A bubbling measles outbreak in the upstate of South Carolina has forced 153 unvaccinated children out of the classroom and into quarantine for a minimum of 21 days.

In Minnesota, where a small outbreak has been growing for the last month, 118 students are also under quarantine in the Minneapolis-St. Paul area after being exposed to the highly contagious virus, health officials said Friday.

The restrictions mean three weeks of remote learning as parents monitor for fever, rash and other symptoms.

“Communities are having to bear the price of quarantining so many children,” said Michael Osterholm, an infectious disease expert and the director of the Center for Infectious Disease Research and Policy at the University of Minnesota. “Expect more of the same. This is going to happen more and more frequently.”

Active, ongoing transmissions

On Thursday, the South Carolina Department of Public Health said that a measles case had been diagnosed in Greenville County, without any known link to seven other cases in neighboring Spartanburg County.

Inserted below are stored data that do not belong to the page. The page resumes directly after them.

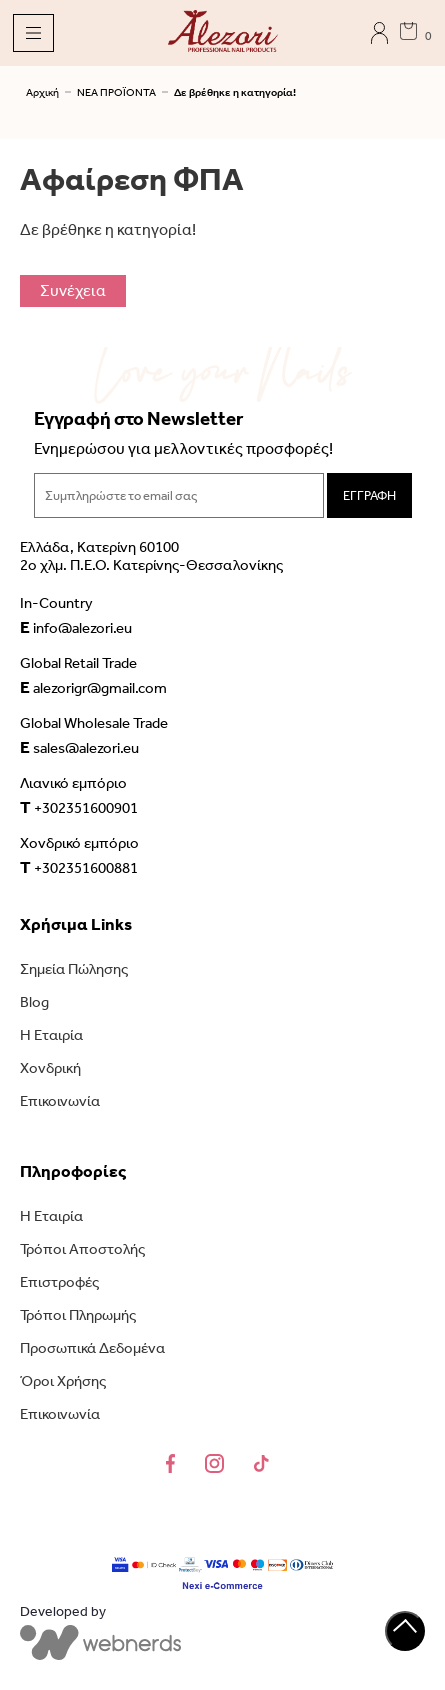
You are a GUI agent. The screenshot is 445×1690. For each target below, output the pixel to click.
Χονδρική (50, 1068)
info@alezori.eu (76, 627)
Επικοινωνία (60, 1101)
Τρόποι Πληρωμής (78, 1315)
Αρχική (42, 92)
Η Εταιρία (51, 1035)
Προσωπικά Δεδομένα (92, 1348)
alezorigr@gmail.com (93, 687)
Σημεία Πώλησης (74, 969)
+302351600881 (79, 867)
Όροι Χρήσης (63, 1381)
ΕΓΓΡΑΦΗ (369, 495)
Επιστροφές (59, 1282)
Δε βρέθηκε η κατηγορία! (235, 92)
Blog (34, 1002)
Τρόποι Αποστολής (82, 1249)
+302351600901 (79, 807)
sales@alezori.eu (79, 747)
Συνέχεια (73, 290)
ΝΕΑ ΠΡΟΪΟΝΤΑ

“What this new case tells us is that there is active, unrecognized community transmission of measles occurring,” Dr. Linda Bell, state epidemiologist for the South Carolina Department of Public Health, said during a press briefing Thursday.

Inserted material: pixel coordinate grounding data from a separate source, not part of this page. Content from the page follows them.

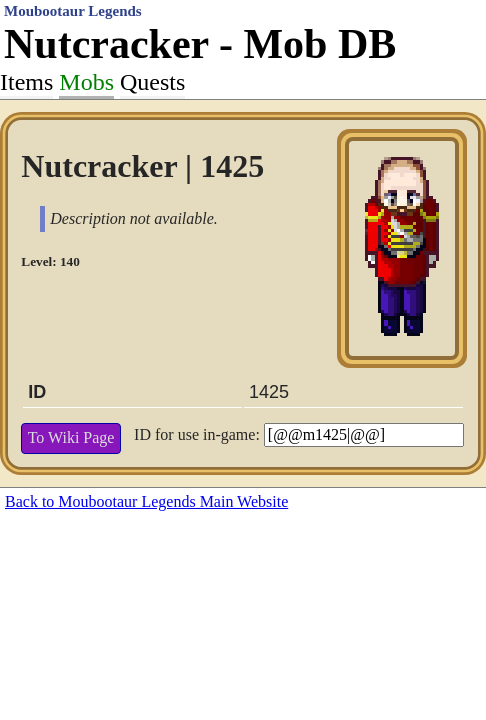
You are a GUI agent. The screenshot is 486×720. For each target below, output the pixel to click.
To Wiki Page (71, 437)
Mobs (86, 82)
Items (26, 82)
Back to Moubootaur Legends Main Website (146, 501)
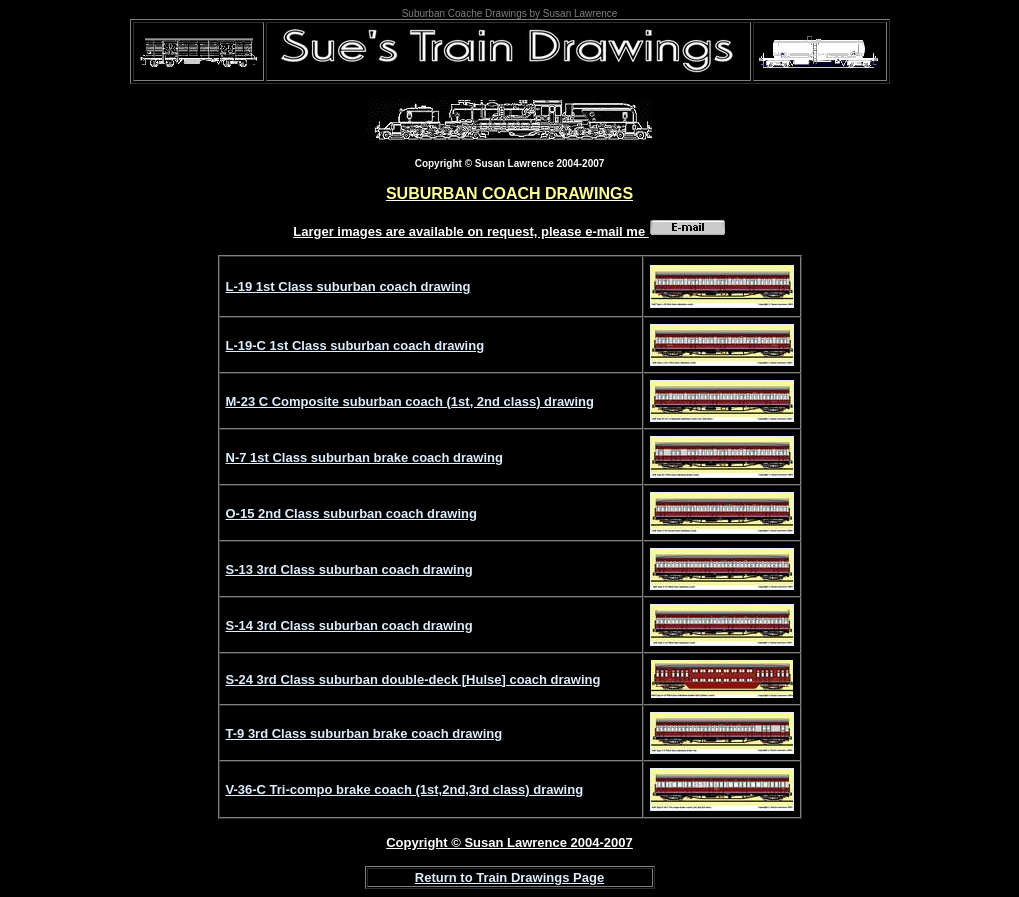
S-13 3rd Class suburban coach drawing (349, 569)
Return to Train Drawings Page (509, 877)
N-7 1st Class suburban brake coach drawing (364, 457)
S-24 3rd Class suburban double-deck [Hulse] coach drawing (413, 679)
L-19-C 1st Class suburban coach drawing (355, 345)
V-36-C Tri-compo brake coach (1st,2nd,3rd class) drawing (405, 789)
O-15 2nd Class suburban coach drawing (351, 513)
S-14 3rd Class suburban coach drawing (349, 625)
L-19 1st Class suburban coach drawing (348, 286)
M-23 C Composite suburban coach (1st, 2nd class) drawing (410, 401)
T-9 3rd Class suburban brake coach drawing (364, 733)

The South Carolina cases have been identified in two schools (one elementary school and one charter school with students from kindergarten through 12th grade).

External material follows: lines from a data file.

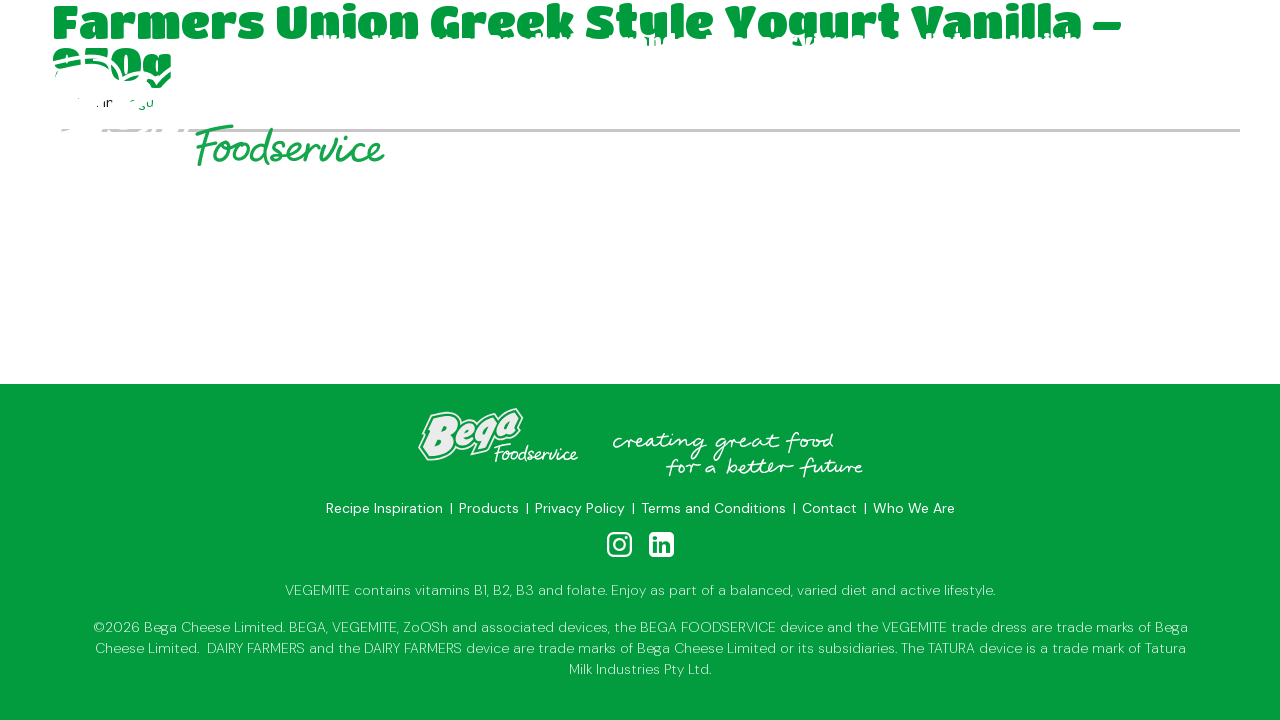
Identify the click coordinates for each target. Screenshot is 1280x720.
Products (539, 41)
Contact (1163, 41)
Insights (1055, 41)
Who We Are (385, 41)
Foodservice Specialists (840, 41)
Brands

Unvaccinated children who were exposed to the virus will be “excluded” from school for three weeks, the length of time it could take for a measles exposure to cause symptoms, Bell said.

“Those measures will help us be effective in preventing the spread of measles virus in those schools and in our communities,” she said.

According to NBC News data, the K-12 vaccination rate for measles-mumps-rubella (MMR) in Spartanburg County was 90% for the 2024-25 school year, below the 95% level doctors say is needed to protect against an outbreak. In neighboring Greenville County, the MMR vaccination rate was 90.5%.